Databricks Certified Associate Developer for Apache Spark 3.0 – How to pass the Python Certification Exam

Passing the Azure Databricks Apache Spark 3.0 Certification Exam for Python is no walk in the park. What you need to know is that you will have to have at least basic understanding of the following topics: Azure Databricks, Spark architecture, including Adaptive Query Execution, The Python programming language and at least some knowledge of creating SQL queries and Apply the Spark DataFrame API to complete individual data manipulation task, including:

  • selecting, renaming and manipulating columns
  • filtering, dropping, sorting, and aggregating rows
  • joining, reading, writing and partitioning DataFrames
  • working with UDFs and Spark SQL functions
Databricks Spark Developer Associate

Here are some of the questions that will help you pass the exam:

What is the Spark driver?

As the part of the Spark application responsible for instantiating a SparkSession, the Spark driver has multiple roles: it communicates with the cluster manager; it requests resources (CPU, memory, etc.) from the cluster manager for Spark’s executors (JVMs); and it transforms all the Spark operations into DAG computations, schedules them, and distributes their execution as tasks across the Spark executors. Once the resources are allocated, it communicates directly with the executors.The Spark driver is horizontally scaled to increase overall processing output.
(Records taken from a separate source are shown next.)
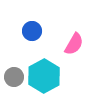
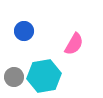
blue circle: moved 8 px left
cyan hexagon: rotated 20 degrees clockwise
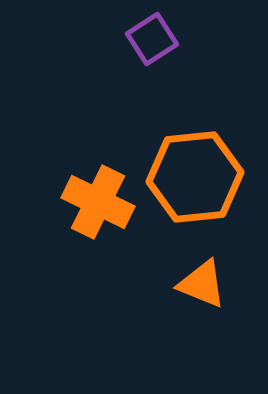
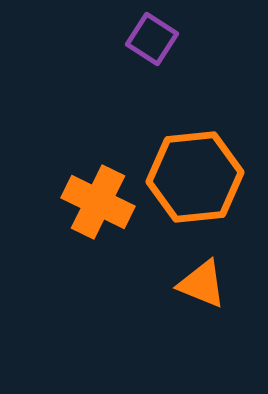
purple square: rotated 24 degrees counterclockwise
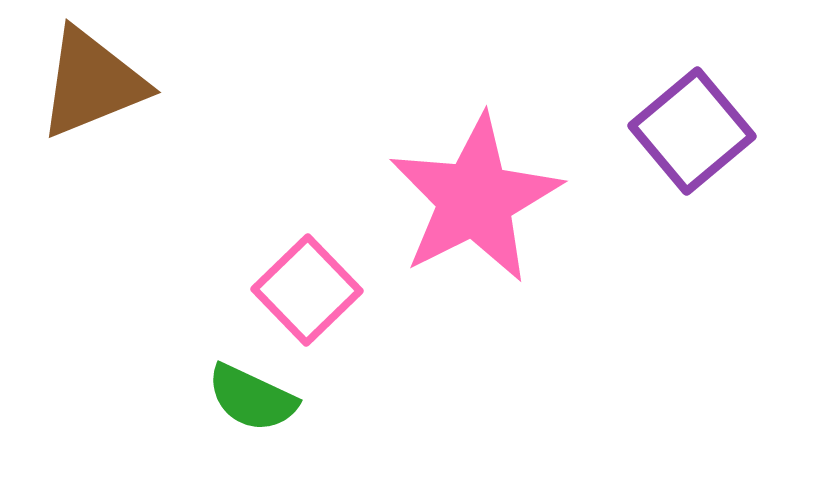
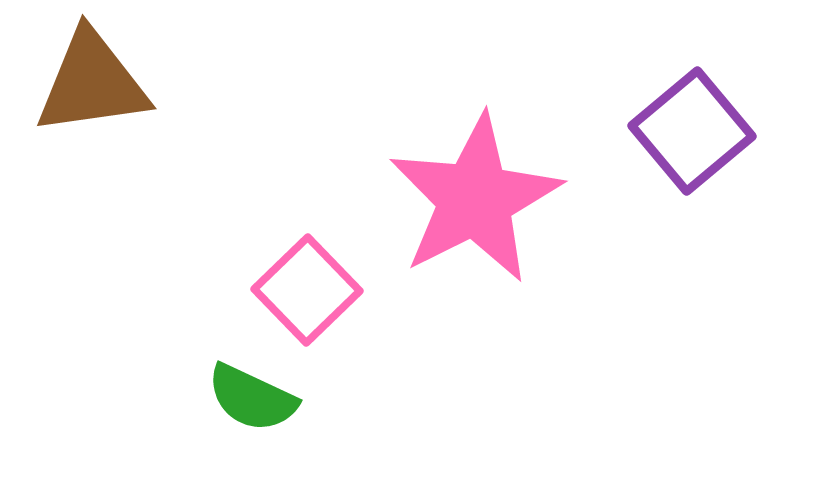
brown triangle: rotated 14 degrees clockwise
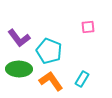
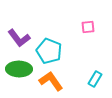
cyan rectangle: moved 13 px right
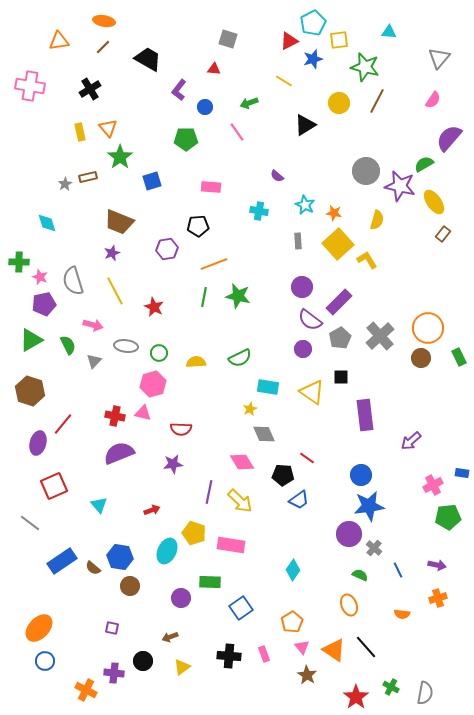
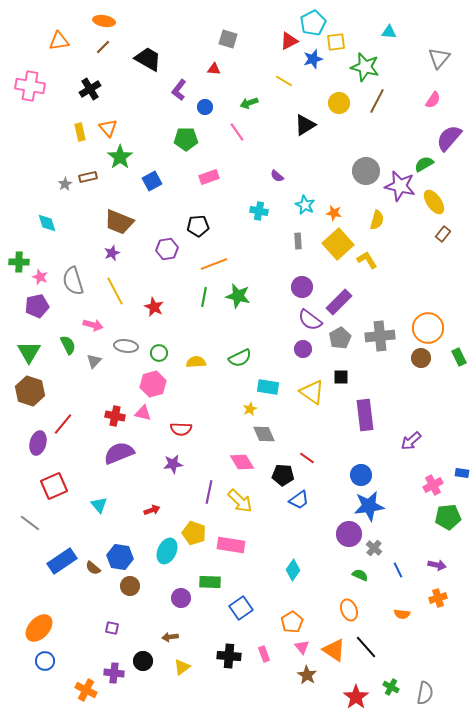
yellow square at (339, 40): moved 3 px left, 2 px down
blue square at (152, 181): rotated 12 degrees counterclockwise
pink rectangle at (211, 187): moved 2 px left, 10 px up; rotated 24 degrees counterclockwise
purple pentagon at (44, 304): moved 7 px left, 2 px down
gray cross at (380, 336): rotated 36 degrees clockwise
green triangle at (31, 340): moved 2 px left, 12 px down; rotated 30 degrees counterclockwise
orange ellipse at (349, 605): moved 5 px down
brown arrow at (170, 637): rotated 14 degrees clockwise
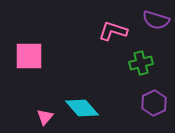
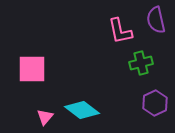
purple semicircle: rotated 60 degrees clockwise
pink L-shape: moved 7 px right; rotated 120 degrees counterclockwise
pink square: moved 3 px right, 13 px down
purple hexagon: moved 1 px right
cyan diamond: moved 2 px down; rotated 12 degrees counterclockwise
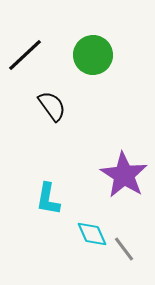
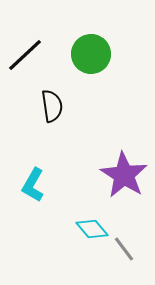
green circle: moved 2 px left, 1 px up
black semicircle: rotated 28 degrees clockwise
cyan L-shape: moved 15 px left, 14 px up; rotated 20 degrees clockwise
cyan diamond: moved 5 px up; rotated 16 degrees counterclockwise
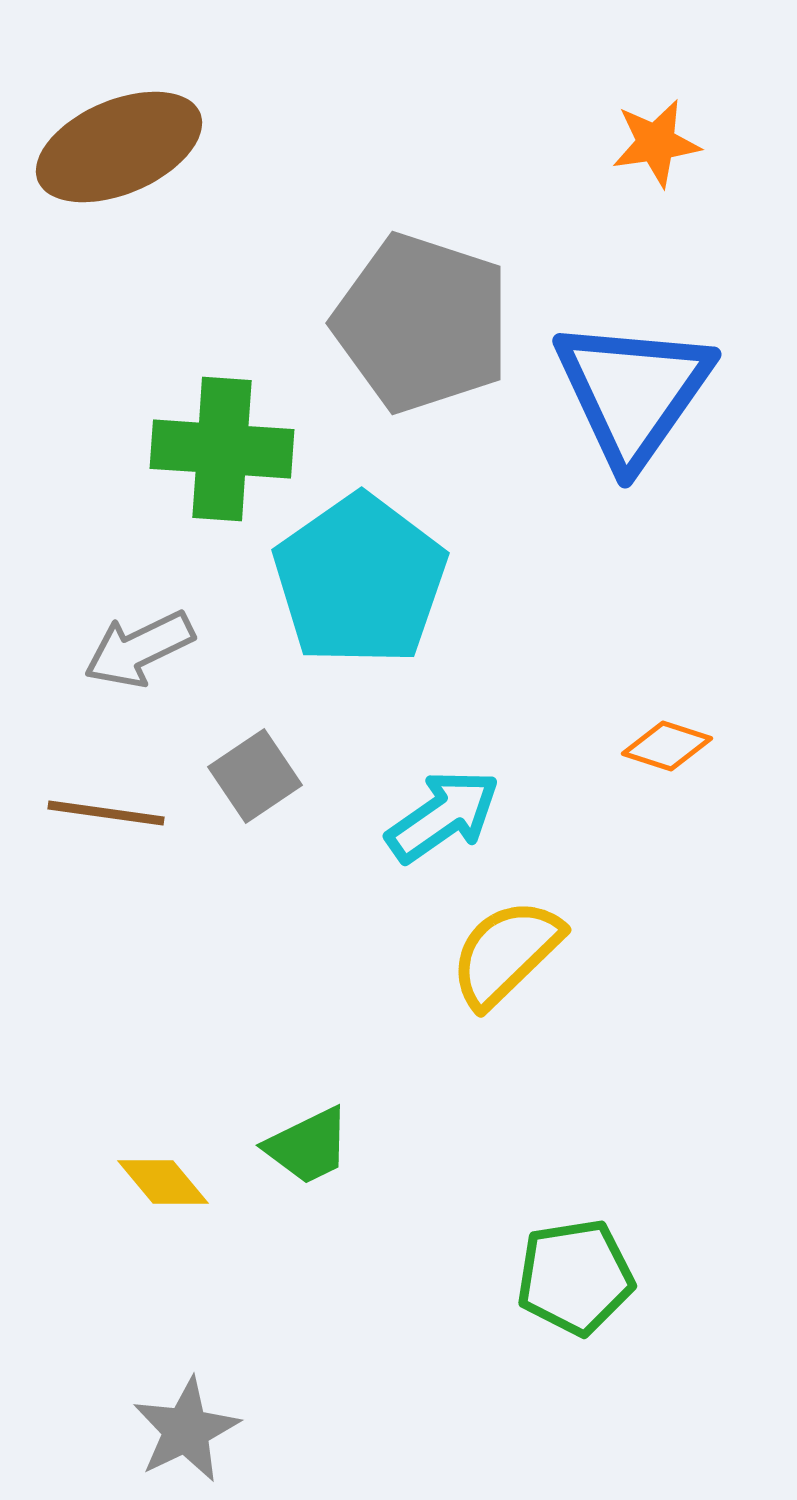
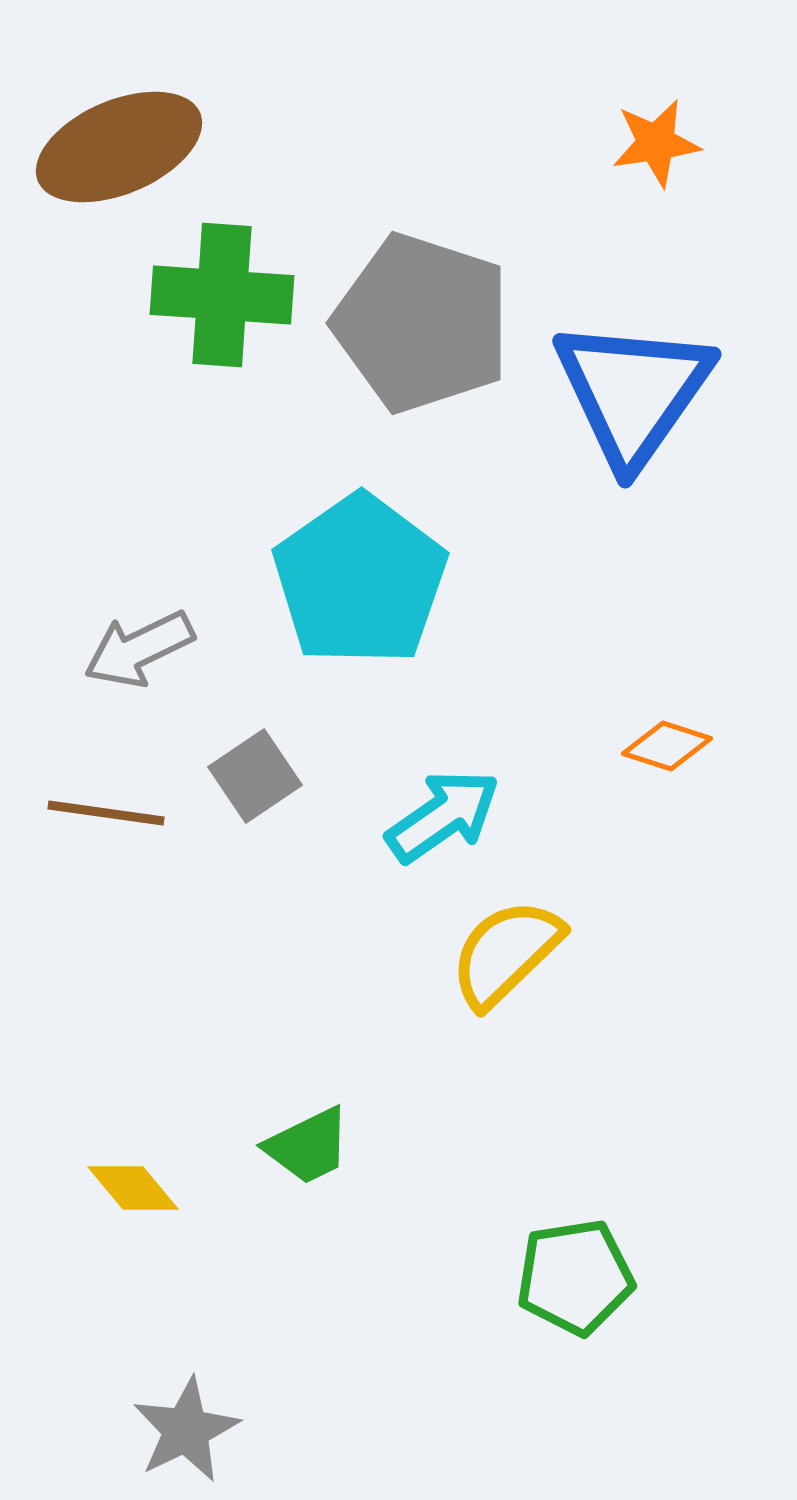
green cross: moved 154 px up
yellow diamond: moved 30 px left, 6 px down
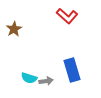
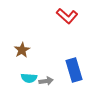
brown star: moved 8 px right, 21 px down
blue rectangle: moved 2 px right
cyan semicircle: rotated 14 degrees counterclockwise
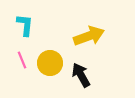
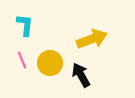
yellow arrow: moved 3 px right, 3 px down
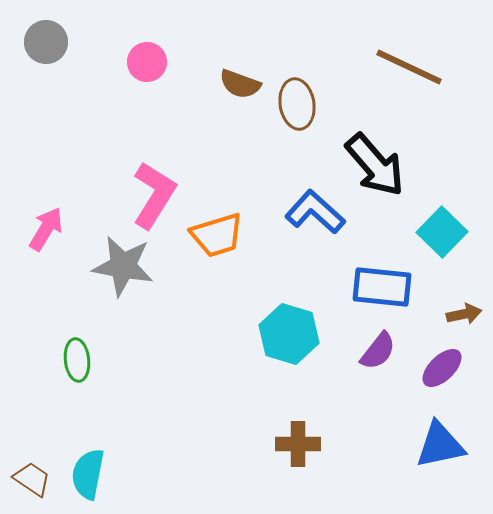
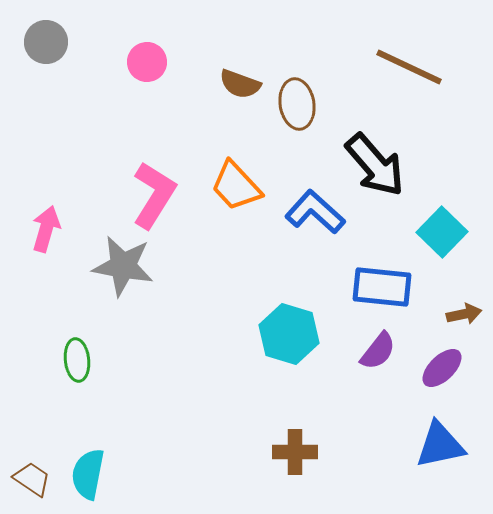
pink arrow: rotated 15 degrees counterclockwise
orange trapezoid: moved 19 px right, 49 px up; rotated 64 degrees clockwise
brown cross: moved 3 px left, 8 px down
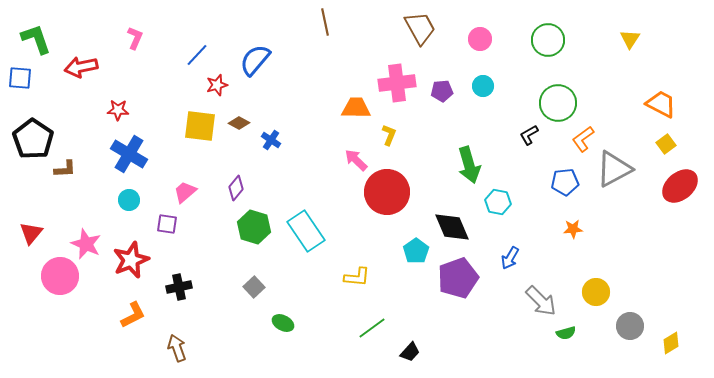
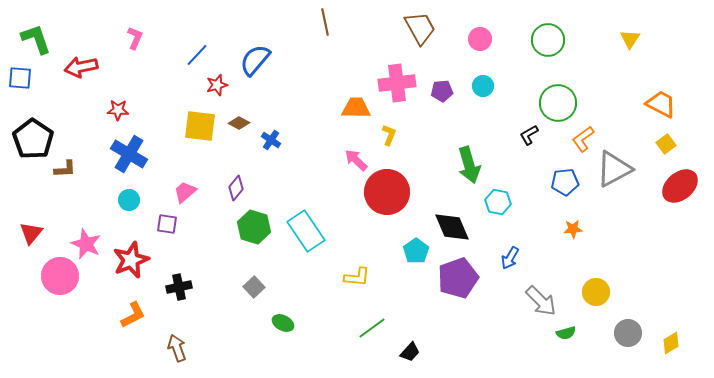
gray circle at (630, 326): moved 2 px left, 7 px down
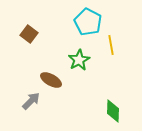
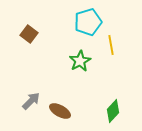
cyan pentagon: rotated 28 degrees clockwise
green star: moved 1 px right, 1 px down
brown ellipse: moved 9 px right, 31 px down
green diamond: rotated 40 degrees clockwise
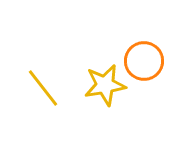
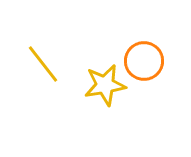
yellow line: moved 24 px up
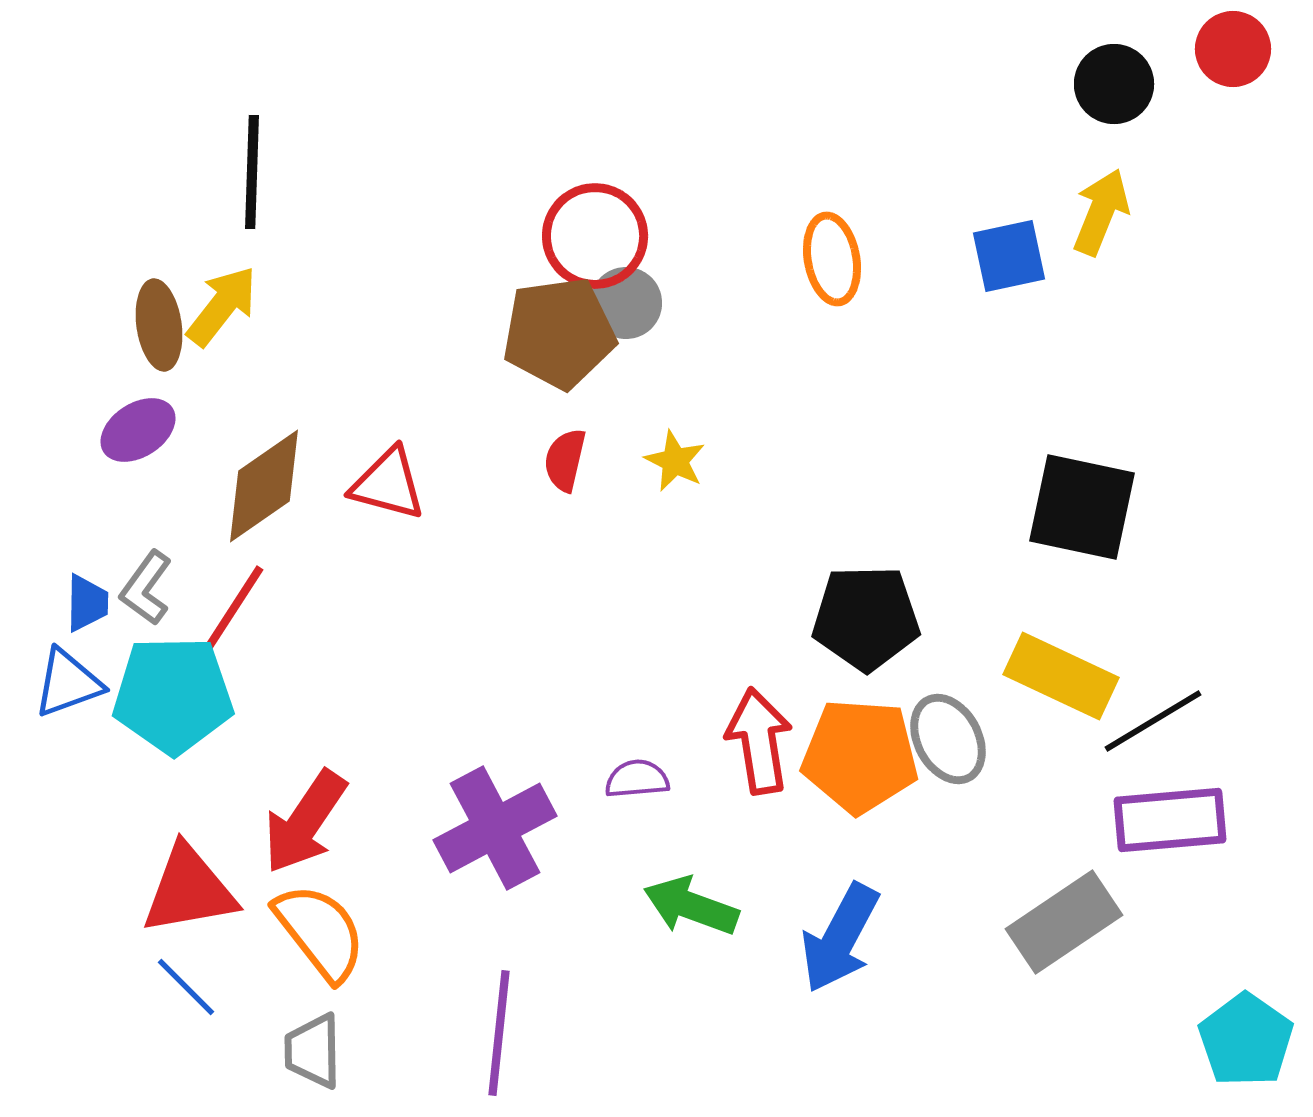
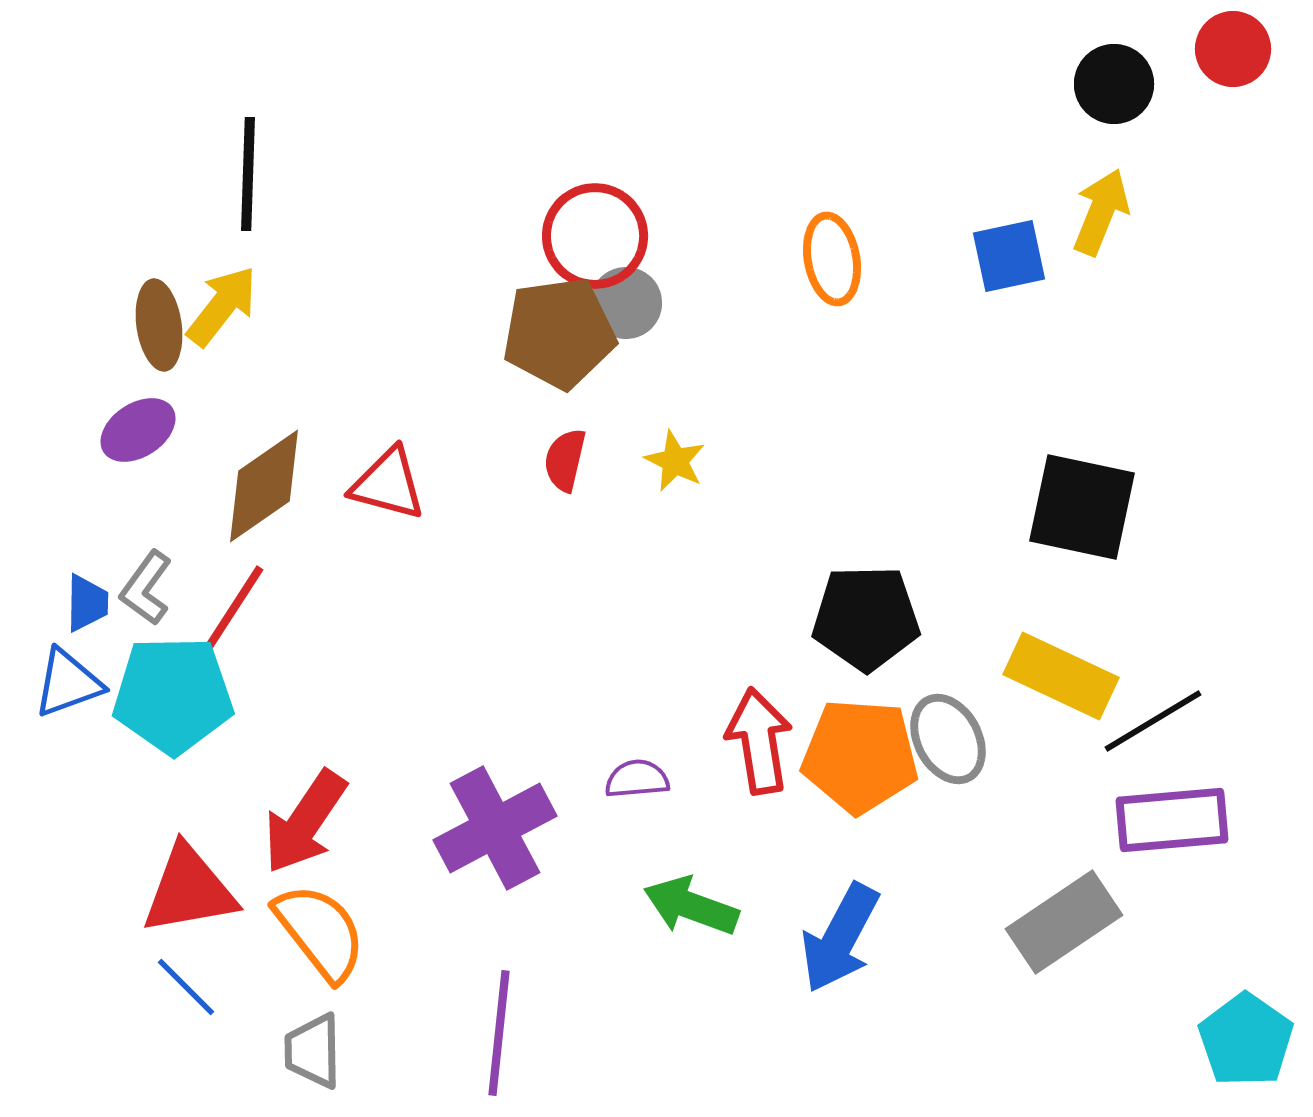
black line at (252, 172): moved 4 px left, 2 px down
purple rectangle at (1170, 820): moved 2 px right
What is the role of the Cluster manager?

The cluster manager is responsible for managing and allocating resources for the cluster of nodes on which your Spark application runs. Currently, Spark supports four cluster managers: the built-in standalone cluster manager, Apache Hadoop YARN, Apache Mesos, and Kubernetes.

What is the difference between Cluster Mode and Client Mode?

In cluster mode, the driver runs on the worker nodes, while the client mode runs the driver on the client machine. In cluster mode, the cluster manager is located on a node other than the client machine. From there it starts and ends executor processes on the cluster nodes as required by the Spark application running on the Spark driver. In client mode, the Spark driver schedules tasks on the cluster – not the cluster manager.

 

What is the Spark executor?

A Spark executor runs on each worker node in the cluster. The executors communicate with the driver program and are responsible for executing tasks on the workers. In most deployments’ modes, only a single executor runs per node.

What is the responsibility of the executors in Spark?

Executors accept tasks from the driver, execute those tasks, and return results to driver.

What are Deployment modes?

An attractive feature of Spark is its support for myriad deployment modes, enabling Spark to run in different configurations and environments. Because the cluster manager is agnostic to where it runs (as long as it can manage Spark’s executors and fulfill resource requests), Spark can be deployed in some of the most popular environments—such as Apache Hadoop YARN and Kubernetes—and can operate in different modes.

What are Spark Jobs?

During interactive sessions with Spark shells, the driver converts your Spark application into one or more Spark jobs. It then transforms each job into a DAG. This, in essence, is Spark’s execution plan, where each node within a DAG could be a single or multiple Spark stages. A job is a sequence of stages, and thus may reach over multiple stage boundaries.

What are Spark Stages?

As part of the DAG nodes, stages are created based on what operations can be per formed serially or in parallel. Not all Spark operations can happen in a single stage, so they may be divided into multiple stages. Often stages are delineated on the operator’s computation boundaries, where they dictate data transfer among Spark executors. A stage is a group of tasks that can be executed in parallel to compute the same set of operations on potentially multiple machines?

What are Spark Tasks?

Each stage is comprised of Spark tasks (a unit of execution), which are then federated across each Spark executor; each task maps to a single core and works on a single partition of data. As such, an executor with 16 cores can have 16 or more tasks working on 16 or more partitions in parallel, making the execution of Spark’s tasks exceedingly parallel. A task is a combination of a block of data and a set of transformers that will run on a single executor. It is also the deepest level in Spark’s execution hierarchy.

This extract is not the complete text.